You’ll have plenty of competition from other students applying.
Here’s eight tips that give college-bound students an edge.
1. Get a job, either part-time during school or full-time during the summer, and stick with it. “It shows a good work ethic and reliability,” says Linda Metcalf, the author of How to Say It: Application, Essay and Interview Strategies to Get You the Big Envelope. “Colleges are looking for students who will stick with school and graduate.”
2. Take the most rigorous courses available.
3. Instead of giving your teachers a stamped, addressed envelope for recommendations, tell them you’ll pick up the recommendations on a certain day, which gives you an opportunity to proofread them, suggests Metcalf.
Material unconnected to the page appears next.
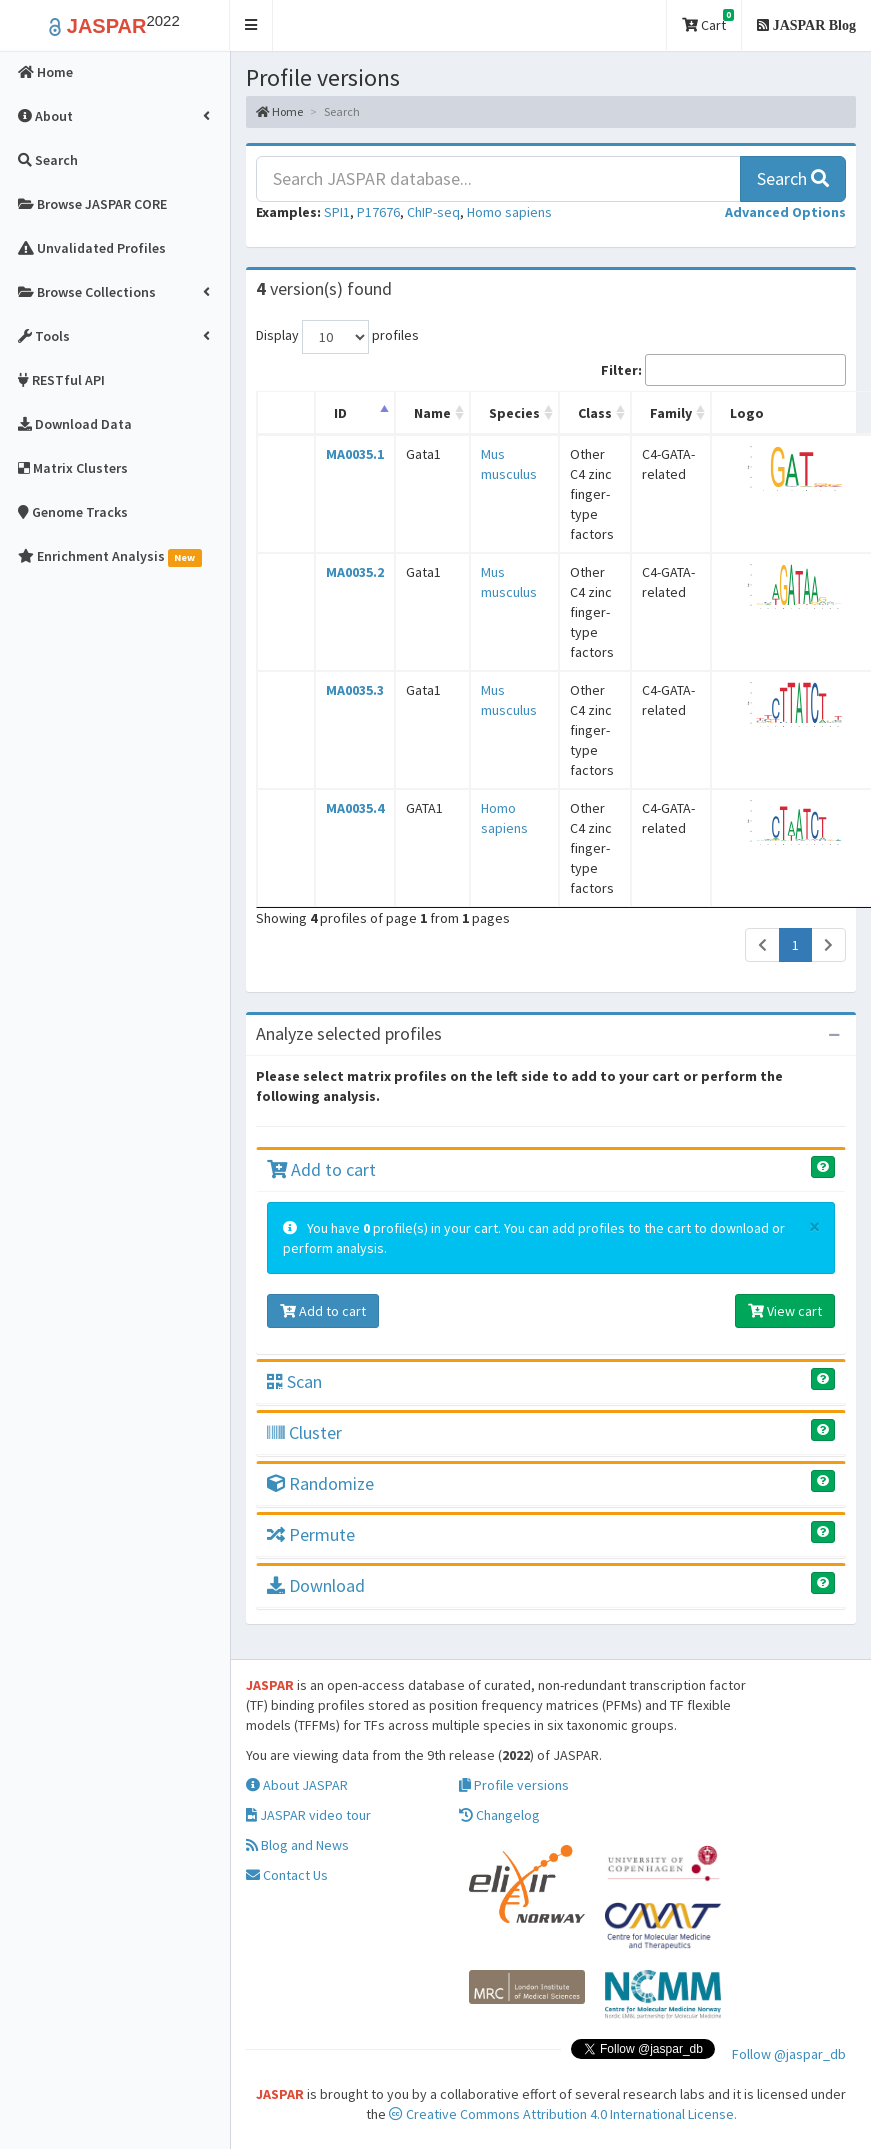 The width and height of the screenshot is (871, 2149). What do you see at coordinates (499, 1815) in the screenshot?
I see `Changelog` at bounding box center [499, 1815].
This is because teachers are asked to write so many recommendations that the wrong school name or even the wrong student name sometimes ends up in a letter.
4. Instill a sense of service to others at an early age, parent Karen Doskocil suggests. That jibes with Metcalf’s advice to students to commit to some sort of ongoing community service that is meaningful to them, such as regular volunteer work at an animal shelter.
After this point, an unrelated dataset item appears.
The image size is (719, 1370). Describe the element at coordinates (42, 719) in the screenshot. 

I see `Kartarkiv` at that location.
5. Try looking at schools that aren’t what everybody else is looking at, suggests Ellen Hoffman of Bright Futures College Consulting.
6. Visit prospective colleges the summer after the sophomore year, suggests parent Karen Giangrosso. It’s a less task-packed time that the summer between junior and senior year, when the college application process should already be under way.
7. Ask an English teacher to help you edit your college application essay, suggests Metcalf, but don’t let Mom hire a college coach to write it for you. “The universities said they want their essays to sound like they were written by an 18-year-old, not an adult,” Metcalf says.
8. You can save the application fee at some schools if you apply online, says Kaprelian.